Annabel’s is part of a network of peers and Michelin-starred chefs that has opened kitchens during the nationwide lockdown and is sending 7,000 meals per week to London hospitals with the help of volunteers, suppliers, members and supporters.
The tables in its secluded garden in London’s exclusive Mayfair district are laden with brown paper bags packed with meals awaiting delivery.
Richard Caring, whose businesses include Caprice Holdings restaurants, Annabel’s and The Ivy Collection, says his family charity, The Caring Foundation, aims to call on his network to provide one million meals by the end of June for health workers, emergency services staff and the needy across Britain.
His businesses produced 90,000 cooked meals last week as Britain’s death toll from COVID-19, the disease caused by the coronavirus, has topped 40,000, the highest in Europe.

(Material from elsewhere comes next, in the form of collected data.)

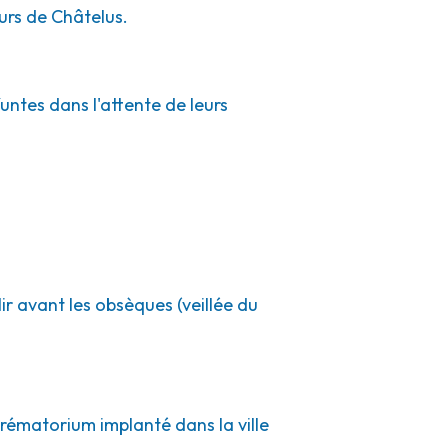
urs de Châtelus.
untes dans l'attente de leurs
ir avant les obsèques (veillée du
crématorium implanté dans la ville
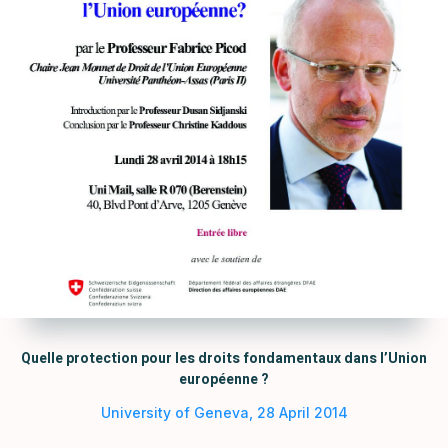
Quelle protection pour les droits fondamentaux dans l’Union
européenne ?
University of Geneva, 28 April 2014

“We … have restaurants and clubs and all of them, of course, have kitchens,” Caring, 71, told Reuters by email.
“We had thousands of staff ‘at home’ and when you put those two together, kitchens and the amazingly loyal staff, it was obvious that we could help.”
INDEBTED TO HEALTH WORKERS
Soho House, a global group of hotels, restaurants and spas, is providing thousands of meals weekly for health workers and the vulnerable in London, Barcelona and across North America as well as bedrooms in its Istanbul hotel for medical staff between shifts.
Chefs from the Ned, whose members could once enjoy a rooftop pool overlooking London’s St Paul’s Cathedral, have teamed up with Soho House to create lunch and supper menus that include beef bourguignon, mushroom stroganoff and lentil dahl.
Nick Jones, Soho House’s 56-year-old founder and CEO, said small taskforces of local volunteers had been drawn from each city around the world to limit travel during the pandemic.
“We were looking for ways to support from the moment the Houses closed,” he told Reuters by email. “Many of us at Soho House are indebted to the NHS (National Health Service) both for the work they are doing now and at various points in our lives.”
The clubs have not forgotten their members. Soho House’s online offerings include home hair care tutorials, cocktail masterclasses, fine dining recipes, yoga and meditation classes.
Annabel’s also has a reputation as a party destination to maintain. For that, it is relying on social networking app Zoom.
Members have also shared Greek food and cocktail classes and taken a virtual trip to Italy to learn the tricks of cooking veal Milanese and tiramisu.
Caring worries about the future of the hospitality sector. But he says the lockdown has allowed him to spend time with his children, aged one, three and five, although the Portuguese lessons his wife insists on are “certainly not easy”.